20 Anos de Evolução no Manejo da Dor Lombar Aguda no Reino Unido: Quem Mudou, Quem Ficou e Por Quê?
A dor lombar aguda continua a ser uma das maiores causas de incapacidade no mundo. Profissionais como fisioterapeutas, osteopatas e quiropráticos frequentemente atuam na linha de frente desse atendimento. Mas será que, nos últimos 20 anos (2003 a 2023), a forma como esses profissionais abordam essa dor realmente mudou?
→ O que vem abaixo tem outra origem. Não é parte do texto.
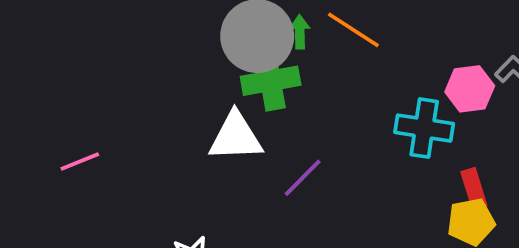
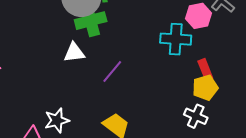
white triangle: (236, 137) -> (74, 52), size x0.7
O estudo em questão resolveu responder essa pergunta — e os resultados trazem tanto esperanças quanto alertas.
O Estudo em Foco
Os autores conduziram duas pesquisas nacionais no Reino Unido (uma em 2003, outra em 2023) com amostras representativas de fisioterapeutas, osteopatas e quiropráticos, usando o mesmo caso‑vignette fictício de dor lombar aguda inespecífica para avaliar quais investigações e intervenções os profissionais relataram que utilizavam.
Principais Mudanças Observadas
O número de profissionais que optavam por nenhuma investigação aumentou ao longo dos 20 anos, indicando uma aproximação maior às diretrizes que recomendam evitar exames desnecessários.
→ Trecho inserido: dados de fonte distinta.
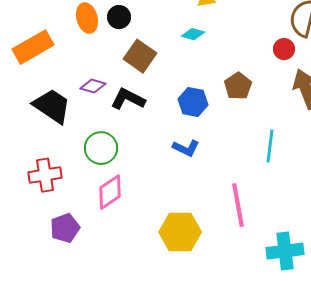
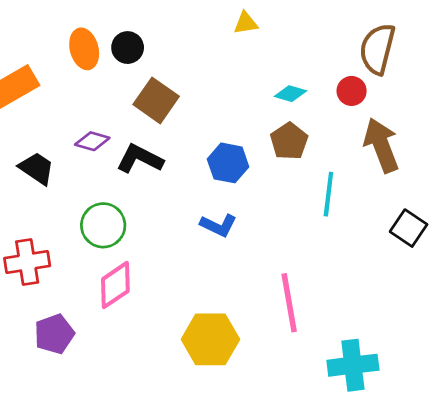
cyan diamond: (193, 34) -> (290, 94), moved
black trapezoid: (52, 106) -> (37, 168), size x0.7
cyan line: (270, 146) -> (328, 194), moved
Os fisioterapeutas passaram a adotar recomendações mais restritivas relativas ao repouso, trabalho e atividade física — o que, paradoxalmente, vai contra a ênfase atual de manter atividade.
Quiropráticos e osteopatas apresentaram mudanças distintas: quiropráticos reduziram o uso de manipulação espinhal habitual e aumentaram mobilização e acupuntura; osteopatas passaram para aconselhamentos de atividade menos restritivos, diminuíram a manipulação e aumentaram o uso de acupuntura.
Apesar dessas evoluções, persistem diferenças significativas entre as profissões em 2023, e também uma lacuna entre prática real e diretrizes recomendadas.
Análise Crítica
A força deste estudo está no desenho: duas “fotos” separadas por 20 anos com o mesmo instrumento permitem observar mudanças de comportamento profissional em larga escala.
Porém, há limitações importantes: base de dados autorrelatada (“o que o profissional disse que faria”), o uso de um caso‑modelo fictício (vignette) e não um paciente real, o que pode gerar diferença entre intenção e prática real.
Outra observação: algumas mudanças parecem contraditórias às diretrizes mais recentes — por exemplo, aumento de recomendações de repouso entre fisioterapeutas, quando hoje a ênfase é em movimento e reativação. Isso exige reflexão crítica.
Também cabe questionar: será que essas mudanças representam melhoria prática ou apenas mudança de discurso? A realidade clínica, com pacientes complexos, pode diferir muito daquela apresentada em pesquisa de self‑report.
Implicações para a Prática Clínica
Para o praticante de osteopatia ou fisioterapia, esse estudo sugere alguns pontos de atenção:
Avalie se sua prática está alinhada às diretrizes baseadas em evidências, não apenas tradições profissionais.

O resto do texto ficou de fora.